従来品よりも安全性を更に高めた「PS-18000」の後続機種です。
短絡(ショート)、過放電や過電流など9つの保護機能が搭載されており、ジャンプスターター使用時にはケーブルの接続状態や内蔵バッテリーの状態を監視し、電圧や温度の異常があれば出力前に禁止制御します。
また、ジャンプスターター出力時に発生する電圧(電流)を抑える、サージプロテクト機能をコントロールボックス内に搭載しており、電装部品や車両および本体を保護してくれる優れものです。
USB出力端子搭載でスマホの充電などモバイルバッテリーとして使用できるほか、バックアップ電源機能はバッテリー交換時の車両メモリーとして役立ちます。
防塵防雨対応(端子カバーがすべて閉じた状態)なので天候の悪い屋外作業も問題なし、高輝度LEDライト機能が作業灯としても利用することができ大変便利です。

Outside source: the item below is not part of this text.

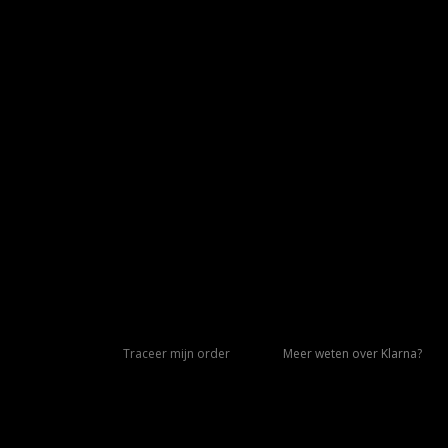
Traceer mijn order
Meer weten over Klarna?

これ1つ積載しておくだけで、かなり頼もしいツールとなります。
2.タイヤのメンテナンスを知る!
バッテリートラブルに並んで頻繁に起こるトラブルが、タイヤの空気抜けやパンクです。
スペアタイヤ搭載義務の廃止に伴い、新車購入時に標準装備されていた積載工具がずいぶん姿を消しました。
それに代わり、以前はなかった簡易タイヤ用品が装備されるようになり、チューブレスタイヤに適応したトラブル対処法など多様に変化しつつあります。
では、いざという時どうしたら良いのでしょうか。
❏積載工具を確認する
最近の自動車に共通で装備されているものといえば
タイヤパンク修理剤 バルブコア回し エアコンプレッサー
フロント牽引フック
などの、パンク修理セットがメインです。
スペアタイヤが保管できるスペースは用意されていても、現在は新車を購入する際、スペアタイヤ装備をオプションで選ぶようになっている自動車がほとんどです。
メーカーによっては、ジャッキが別売りになっている車種さえあります。
チューブレスタイヤは、タイヤトレッド部に釘やネジが刺さったくらいではすぐに空気は抜けません。
そのため、緊急時の対処法としてタイヤを脱着することなく応急修理ができるツールが装備されています。
正直、性能技術が向上した現代自動車の精密機器を一般ユーザーが整備することは非常に困難です。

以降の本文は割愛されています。